The EU is funding a European consortium to improve sub-wavelength lithography and associated EDA tools.
The aim is to find a way past the current choice at 32nm and below between computationally intensive layout tools that achieve high gate density, and restricted tools that cost less to use but generate looser layouts.
"Through use of a more restrictive set of layout patterns with predictable layout neighbourhood, variability caused by the physical limitations of current industrial lithography techniques can be reduced and manufacturing yield can be improved," said the consortium.
"An additional benefit of this approach is that it eases RET [resolution enhancement technology] computation and hence reduces mask generation complexity."
"However, in particular for implementation of random logic with state-of-the-art automated implementation methodologies, the layout restrictions lead to loss of density of the logic cell libraries and a reduced block-level gate density when compared with traditional methodology utilising cell libraries with more complex layout patterns. "

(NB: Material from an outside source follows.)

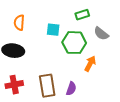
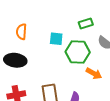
orange arrow: (90, 64) -> (94, 73), turned 91

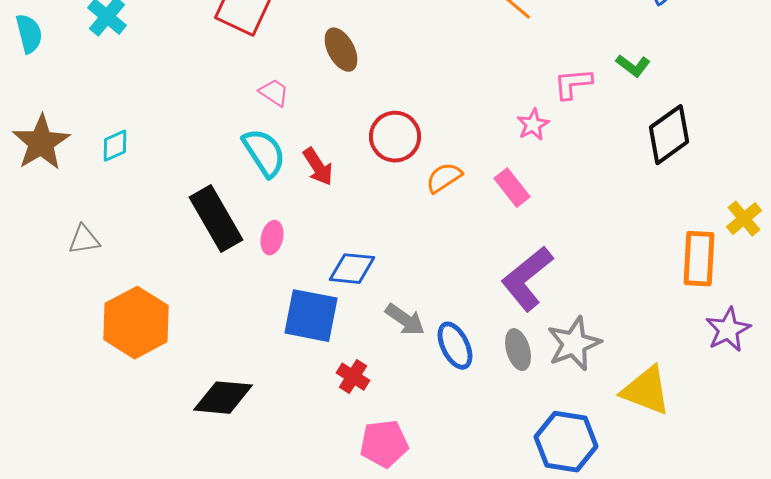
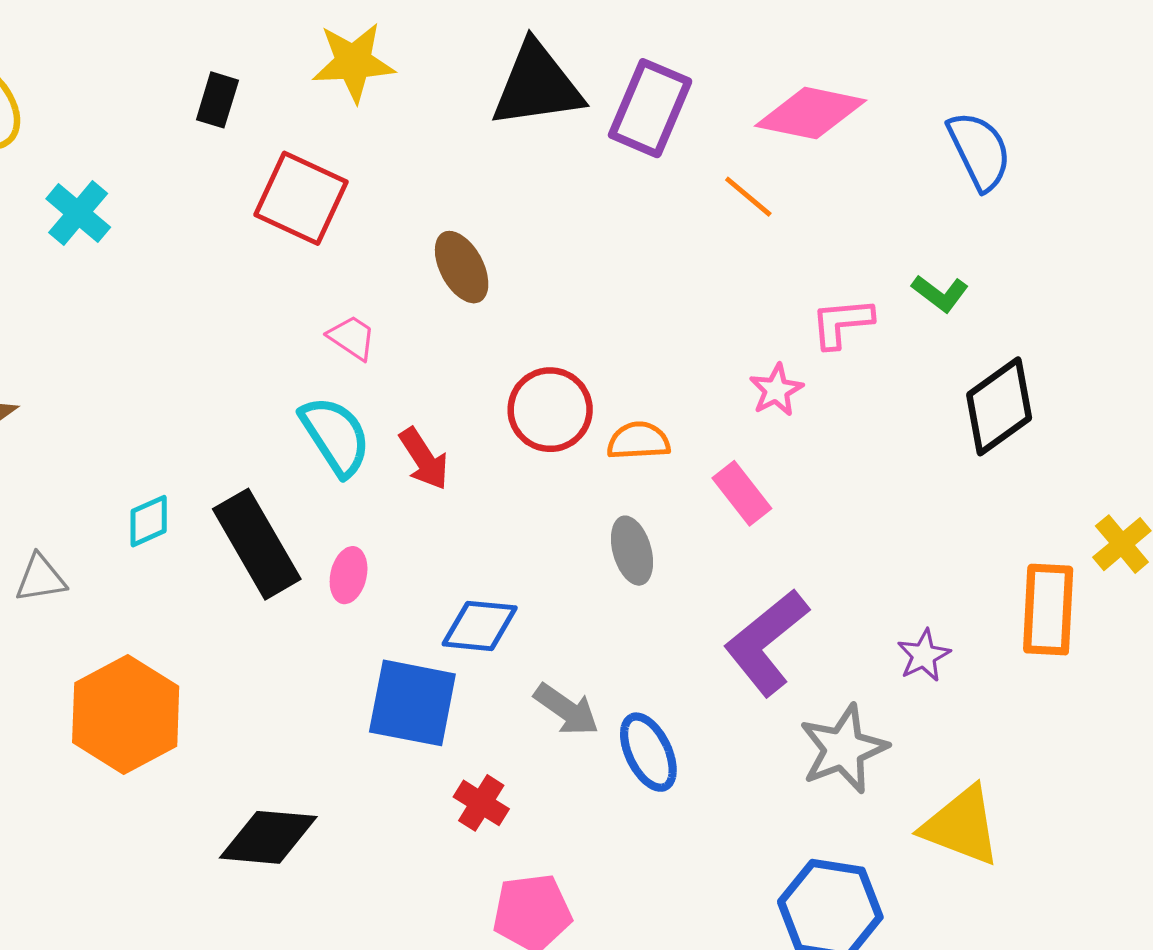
cyan diamond: (115, 146) -> (149, 521), moved
orange semicircle: (444, 178) -> (639, 441), moved, turned 30
purple star: (728, 330) -> (924, 655), moved, size x0.7
gray ellipse: (518, 350) -> (632, 551), moved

For this reason, complex patterned logic cells followed by advanced mask processing steps have continued to be the dominating approach.
At 32nm and below, significant layout restrictions lead to a more regular layout style being applied for fundamental logic cells. However, it is necessary to counter the negative effects of regularity restrictions on logic density.
"It is therefore critically important to focus research efforts on exploring and developing innovative design techniques and methodologies, along with associated CAD tools and logic cell libraries, which remove the limitations in design implementation effectiveness associated with technology scaling and advanced sub-wavelength lithography," said Denmark-based Nangate which is coordinating the project, now dubbed Synaptic.
Synaptic aims to develop a revised design methodology in which the concept of regularity is propagated through all abstraction levels: architectural, logic and physical layout.
"From an architectural point of view, the advantages of the proposed methodology include the ability to exploit step and repeat approaches employing complex logic cells and complex logic building blocks, thus providing greater predictability of design performance and enabling comprehensive early architecture exploration," said Nangate.
"Reliance upon complex logic cells and logic building blocks realised by regular layout patterns reduces sensitivity to process variations, improves performance predictability and enables tighter design margins."
From a logic design point of view, it is claimed, the advantages include the creation of logic cell libraries targeted to design requirements, thus improving performance and performance predictability.
From a physical design point of view, said Nangate, this approach will enable the use of lower-cost lithography techniques as compared to complex patterned logic cell approaches while achieving the same yield.
With Nangate, the consortium partners are: chip maker STMicroelectronics; aerospace and defence giant Thales (France), semiconductor lab IMEC (Belgium), the university Politecnico di Milano (Italy), Universitat Politecnica de Catalunya (Spain), Universidade Federal do Rio Grande do Sul (Brazil), and EDA consultancy Leading Edge.
Funding is being delivered through the Seventh Framework Programme.